Il problema è che il degrado attuale della sinistra italiana, a parte quello storico, cominciato più di 100 anni fa, non è iniziato ora con il primeggiare di AVS a seguito del suo buon risultato alle europee dell’altroieri. Con il degrado attuale della sinistra conviviamo da esattamente 20 anni, da quando Bertinotti ha scelto di “fare il pretoriano” di sinistra di Prodi e dei DS-PD, abbandonando il movimento altermondialista al suo destino. Anzi, corrompendone politicamente e ideologicamente alcuni allora giovani dirigenti (tra cui appunto Fratoianni, ma anche Michele De Palma, e l’ineffabile Gennaro Migliore), e contribuendo al ripiegamento nel riformismo movimentista anche di tanti centri sociali.

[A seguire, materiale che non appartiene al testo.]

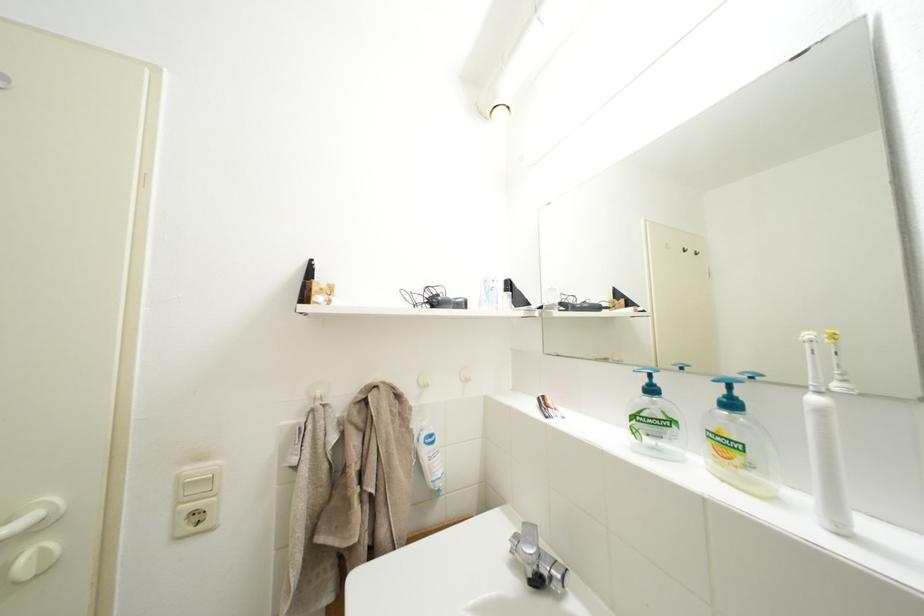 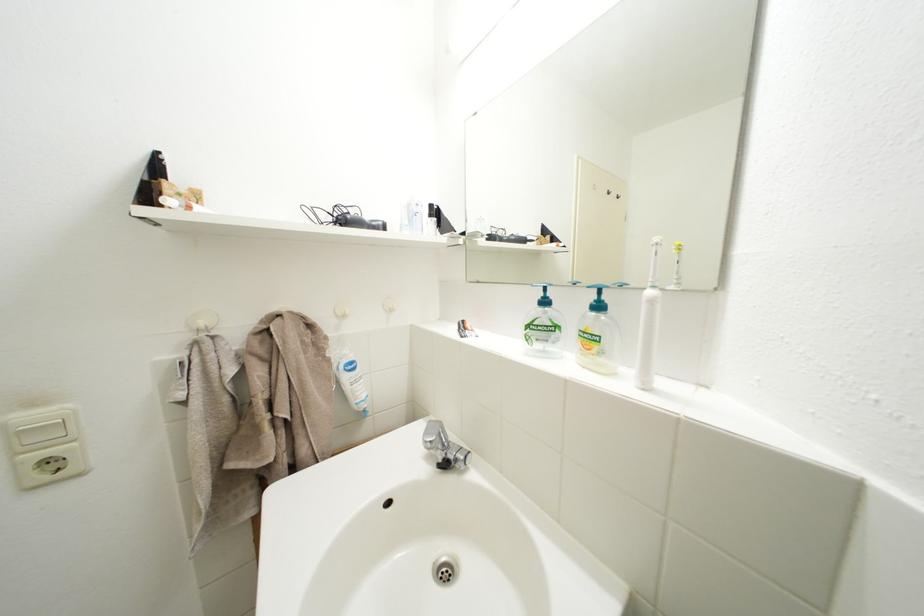 Find the pixel in the second image that matches [540,549] in the first image.

(441, 440) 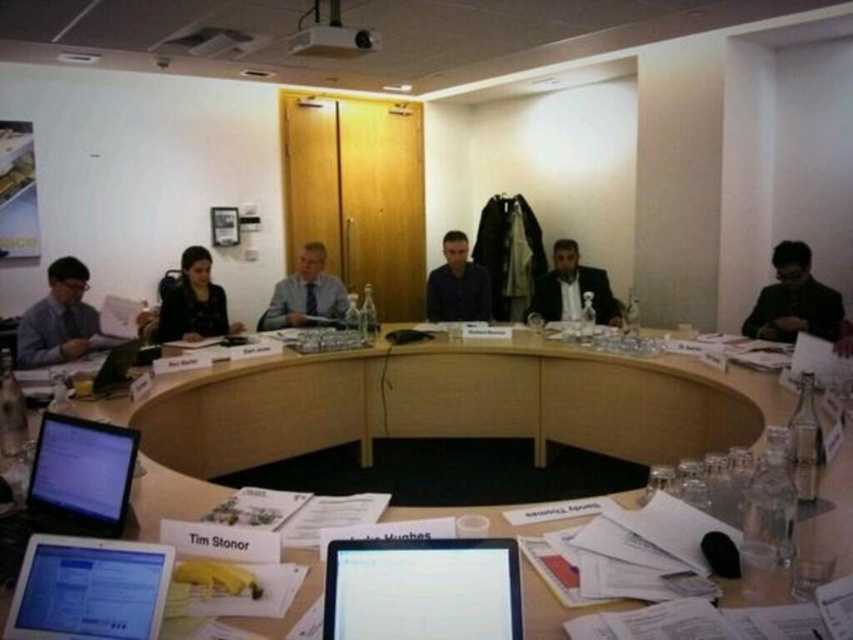 You are a guest entering the meeting room and see the matte black suit at left and the matte blue shirt at center. Which attendee has a narrower torso? Please answer based on the clothing details.

The matte black suit at left has a narrower torso than the matte blue shirt at center because it is thinner.

Based on the photo, you are a guest attending a meeting and need to place your briefcase on the table without blocking the white glossy laptop at center or the black suit at right. Based on their positions, where should you place your briefcase?

You should place your briefcase to the right of the black suit at right since the white glossy laptop at center is located to the left of the black suit at right, leaving space on its right side. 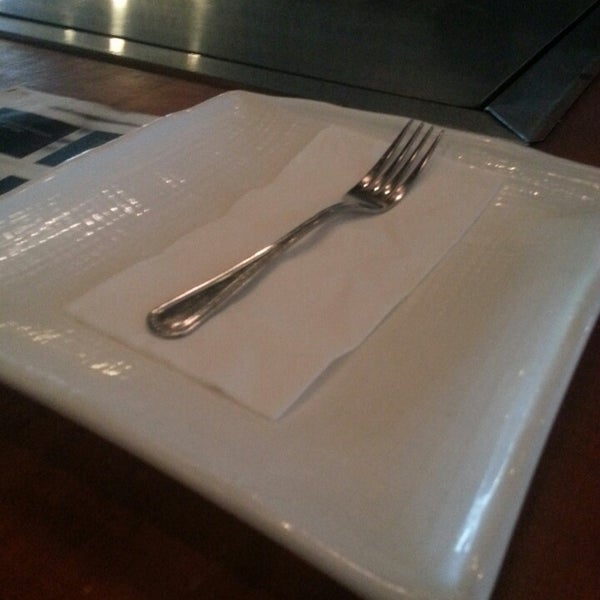 What are the coordinates of `square white plate` in the screenshot? It's located at 383,408. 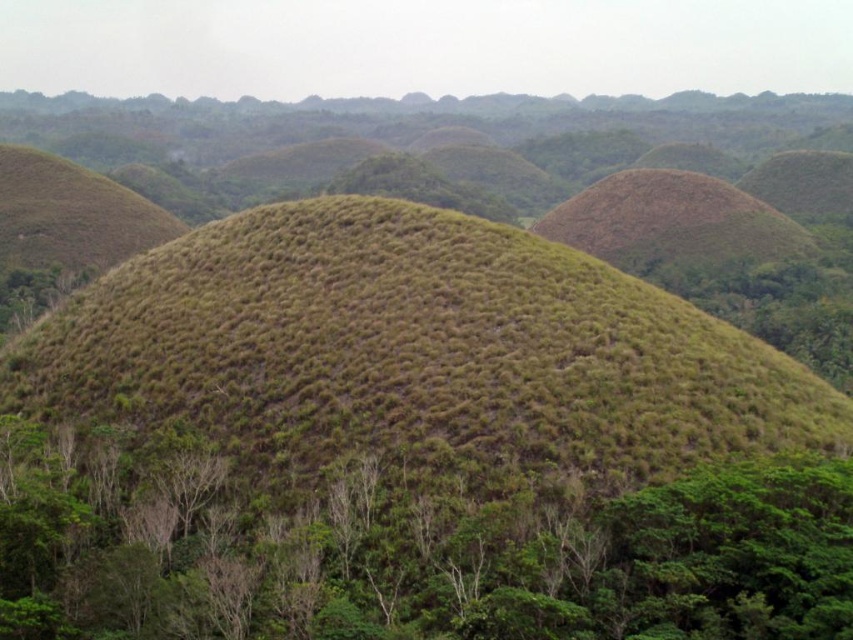 Is green leafy tree at center wider than brown grassy mound at upper right?

In fact, green leafy tree at center might be narrower than brown grassy mound at upper right.

Who is shorter, green leafy tree at center or brown grassy mound at upper right?

green leafy tree at center is shorter.

Which is in front, point (192, 564) or point (648, 195)?

Point (192, 564) is in front.

You are a GUI agent. You are given a task and a screenshot of the screen. Output one action in this format:
    pyautogui.click(x=<x>, y=<y>)
    Task: Click on the green leafy tree at center
    This screenshot has width=853, height=640.
    Given the screenshot: What is the action you would take?
    pyautogui.click(x=408, y=547) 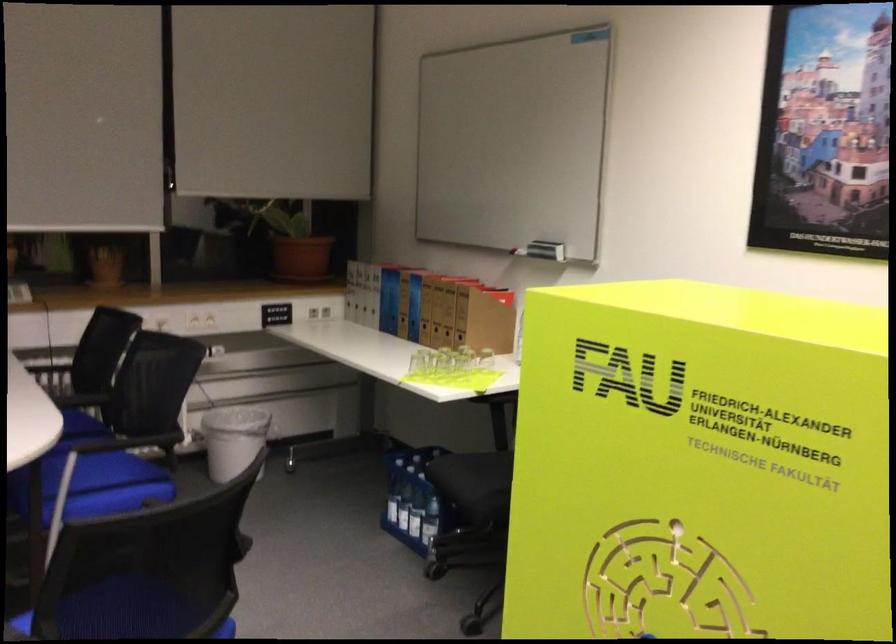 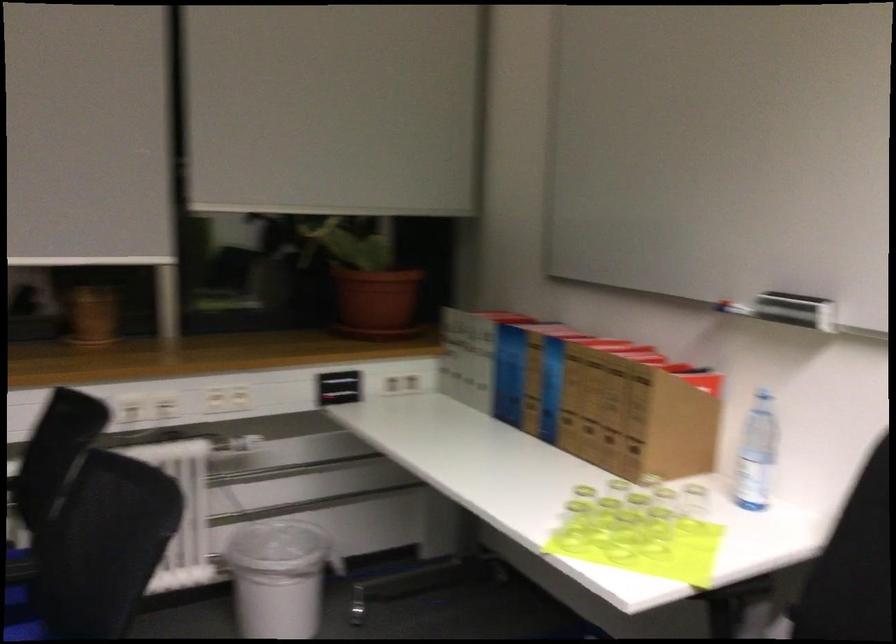 Question: I am providing you with two images of the same scene from different viewpoints. Which of the following objects are not visible in image2?

Choices:
 (A) black chair sitting surface
 (B) black rocker switch
 (C) plastic water bottle
 (D) none of these

Answer: (D) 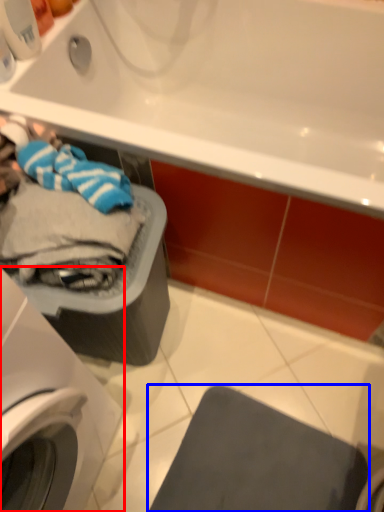 Question: Which point is closer to the camera, washing machine (highlighted by a red box) or gray (highlighted by a blue box)?

Choices:
 (A) washing machine
 (B) gray

Answer: (A) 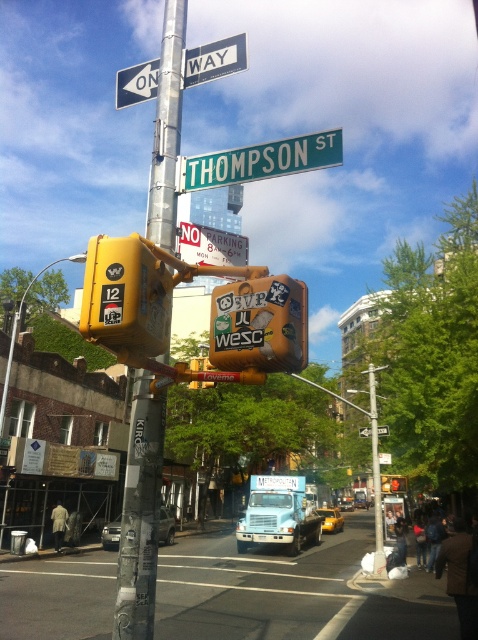 Looking at this image, you are a delivery driver who needs to park your van between the orange fabric traffic light at center and the yellow plastic traffic light at center. The van is 20 feet long. Is there enough space between them to park?

The distance between the orange fabric traffic light at center and the yellow plastic traffic light at center is 40.86 feet. Since the van is 20 feet long, there is sufficient space to park between them as the distance is more than double the van length.

You are a city planner assessing the street layout. You need to install a new rectangular advertisement board that is 1.2 meters wide. The board must be placed on either the metallic pole at center or the yellow plastic traffic light at center. Based on their widths, which object can accommodate the board without exceeding its width?

The metallic pole at center has a greater width than the yellow plastic traffic light at center. Since the advertisement board is 1.2 meters wide, it can be placed on the metallic pole at center as its width is sufficient to support it.

You are a city planner assessing the street layout. You need to install a new streetlight that must be taller than the existing yellow plastic traffic light at center. Can the metallic pole at center accommodate this requirement?

The metallic pole at center has a greater height compared to the yellow plastic traffic light at center, so yes, the metallic pole at center can accommodate the new streetlight installation as it meets the height requirement. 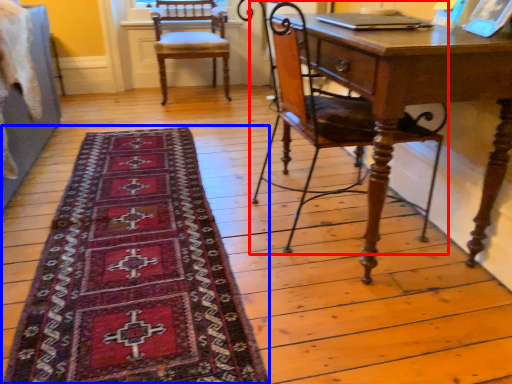 Question: Which object is further to the camera taking this photo, chair (highlighted by a red box) or mat (highlighted by a blue box)?

Choices:
 (A) chair
 (B) mat

Answer: (A) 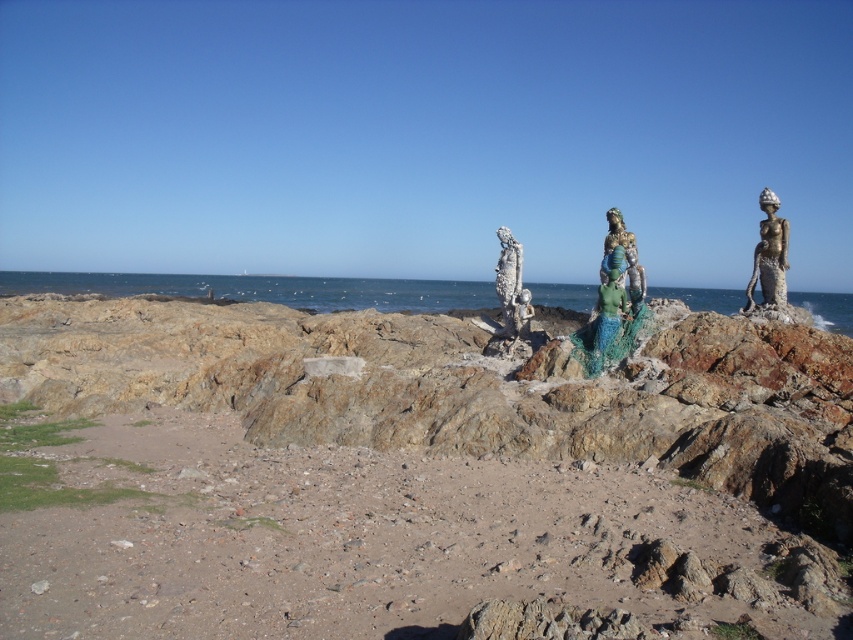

Ora Rifondazione (che ad alcuni appare più o meno abusivamente il soggetto più radicale della “sinistra radicale”) è nell’angolo. Ma a metterla nell’angolo non è stato Fratoianni, né la scelta di Ilaria Salis di presentarsi con AVS, né tantomeno i quasi 200.000 che la hanno votata o i 150.000 che hanno votato Mimmo Lucano. E’ stato un gruppo dirigente che non ha mai voluto riconoscere i madornali errori fatti, i tradimenti politici, programmatici e sociali. Anzi, che persevera nell’errore (vedi le recenti scelte elettorali in Sardegna e ora alle europee) aiutando a far gettare ulteriore discredito sull’idea stessa di sinistra radicale.
Un gruppo dirigente miope e ossessionato dall’elettoralismo e dalla presenza istituzionale, che non dedica minimamente attenzione al lavoro sociale e sindacale dei propri iscritti, lasciandolo all’iniziativa dei singoli, tutto concentrato com’è a cercare accanitamente di individuare l’interlocutore presuntamente più utile per tornare in qualche modo a “contare”. Che poi, per molti di loro, significa tornare ad avere forza e strumenti per poter contrattare sul come avere un qualche ruolo con il M5S o con Elly Schlein.